Un massacre en mondovision,  sans la tronçonneuse, faute de  budget peut-être; mais les lourds  blocs de pierre ont fait l’affaire.  Débrouillard le Marocain, comme  on peut s’y attendre.

Daech, paraît-il, et tous ses effets  spéciaux savamment élaborés,  est foncièrement jaloux. On ne  connaît pas ce qu’il est advenu de  la pauvre bête, par la suite, mais  certainement, à l’heure où vous parcourez ces quelques lignes,  elle doit paisiblement reposer au  glorieux valhalla du règne animal,  aux côtés des autres légendaires  combattants de la liberté ayant  rendu l’âme sur l’impitoyable  champ d’honneur.

Le prix, en fin de compte, à payer  pour que nous, humains ingrats  que nous sommes, puissions pleinement  jouir de la justice et de  la démocratie. Honte à nous! On  imagine mal en tout cas le courageux  martyr en quelque succulent  plat, surtout pas accompagnant,  séché, les fameuses lentilles, Dieu  nous en préserve et de la voracité  pécuniaire du vendeur de  légumes.

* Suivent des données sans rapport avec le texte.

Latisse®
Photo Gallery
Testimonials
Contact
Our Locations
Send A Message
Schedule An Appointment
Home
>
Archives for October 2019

Le porc, laissons cela plutôt aux  tristes infidèles et autres hypercholestérolémiques  en herbe.  Rendons donc hommage aussi, au  passage, à ces champions solaires  de l’Islam qui, contre vents,  marées et défense de sangliers,  ont non sans ardeur réussi à préserver  notre intégrité alimentaire  multiséculaire, à laquelle le peuple  marocain dans toutes ses composantes,  végétariennes comme  carnivores, a toujours affiché son  attachement indéfectible, malgré  la mondialisation pernicieuse et  ses implications ravageuses sur  nos faibles estomacs.

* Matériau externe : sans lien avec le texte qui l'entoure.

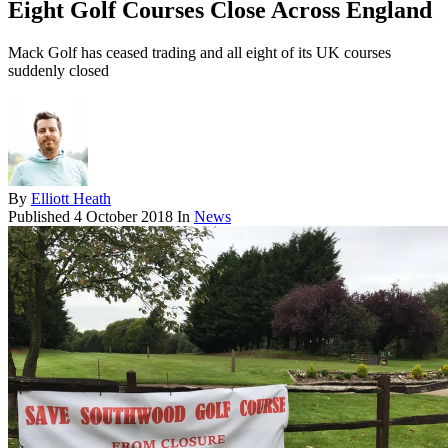
Eight Golf Courses Close Across England
Mack Golf has ceased trading and all eight of its UK courses
suddenly closed
By
Elliott Heath
Published
4 October 2018
In
News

C’est, en effet, d’un autre côté,  un mode de vie ancré dans nos  coutumes que le perfide sanglier  menaçait éhontément, en s’attaquant  d’autant plus, sans crier  gare, à cette citadelle spirituelle  de notre Royaume millénaire  qu’est Fès, dans un complot évidemment  vicieux visant au grand  jour à nous imposer, contre notre  gré, une culture incompatible avec  notre être authentique. Heureusement!  C’est toujours, comme  disait cet illustre inconnu, un  peloton de soldats qui, au dernier  moment, sauve la civilisation.

Avec ce geste épique en tout cas,  digne d’une saga moderne, nous  prouvons à tous encore, surtout  contempteurs nihilistes de la tradition  et de l’exception marocaine,  que nous saurons tous résister,  en faisant toujours preuve de foi  inébranlable et de volonté tenace,  dans une unité éloquente que  d’aucuns de par le monde voudraient  s’ils le pouvaient sournoisement  nous voler.